• _EXERCISE BRIEF_:
In the data below, restate exactly the lines from the one with "Prev (72, 152)" to the final line, both included, but not the pictures.

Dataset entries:
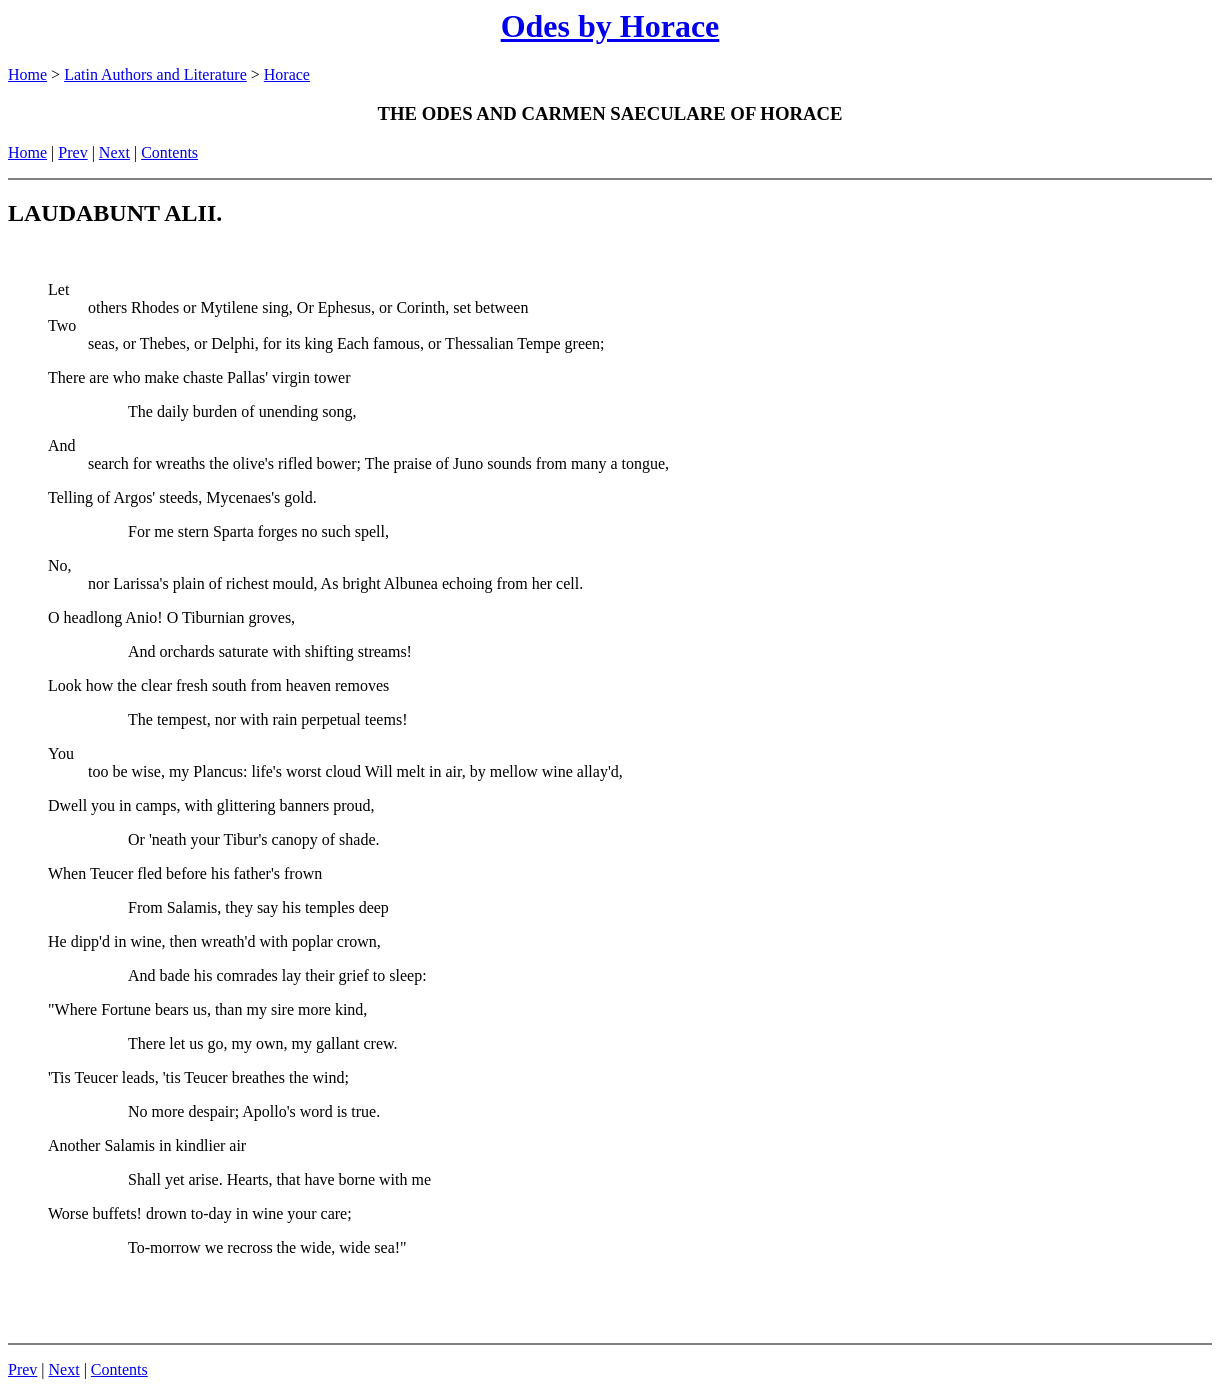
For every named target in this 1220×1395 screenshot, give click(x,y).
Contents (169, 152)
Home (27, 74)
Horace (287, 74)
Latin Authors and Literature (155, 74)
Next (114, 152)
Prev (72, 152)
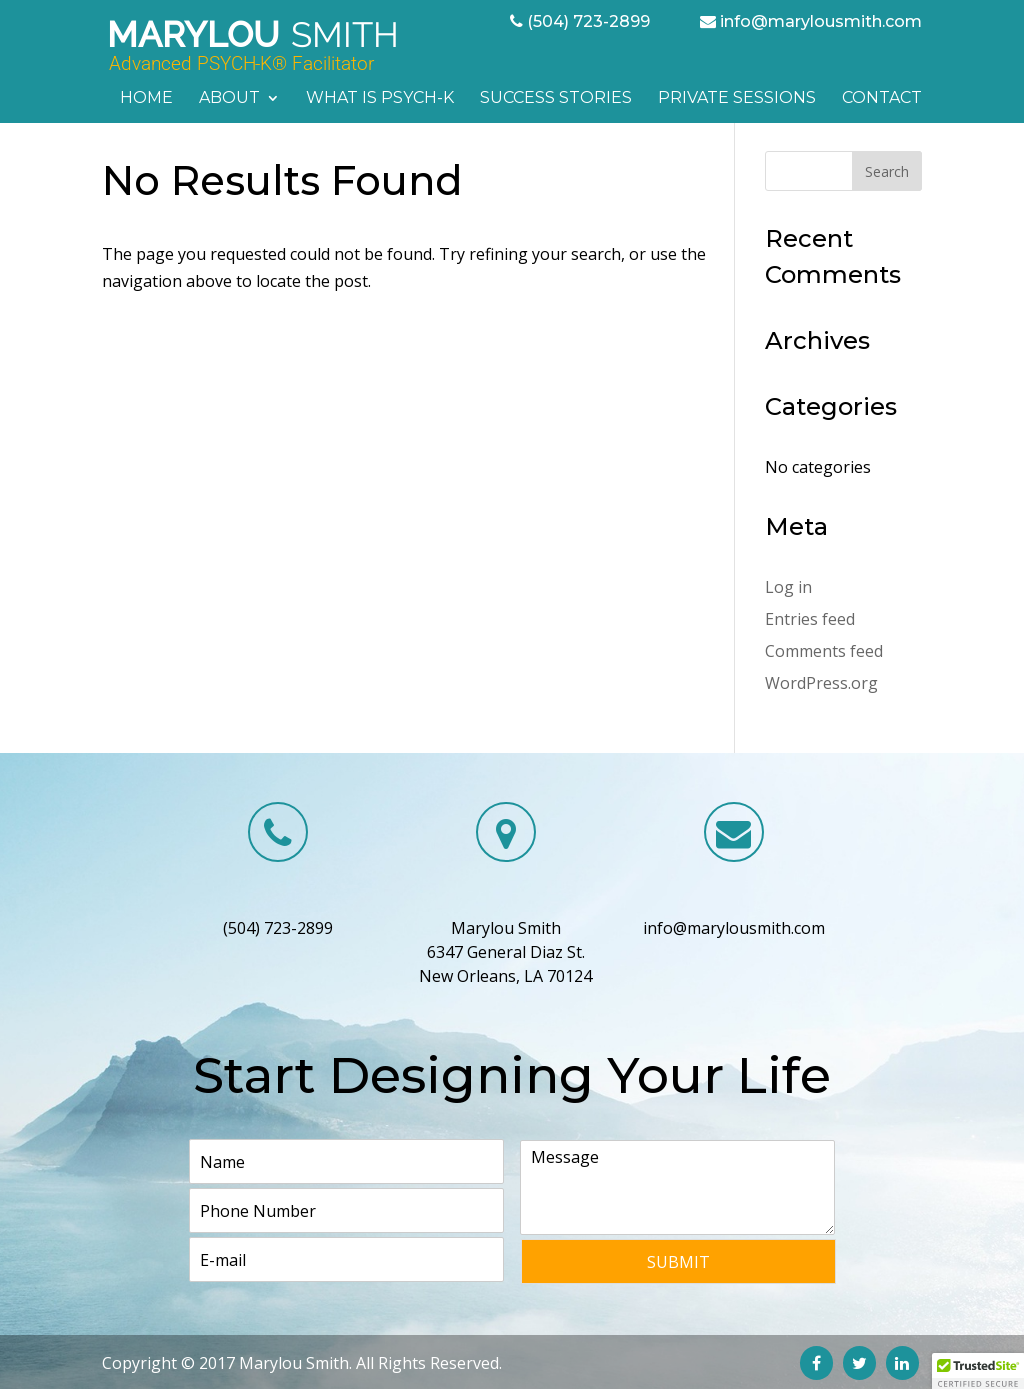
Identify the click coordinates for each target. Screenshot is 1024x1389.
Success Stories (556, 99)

• _SOLUTION TO THIS EXERCISE_:
Prev (72, 152)
Identify the click coordinates for each target. Screenshot is 1024x1389.
Success Stories (556, 99)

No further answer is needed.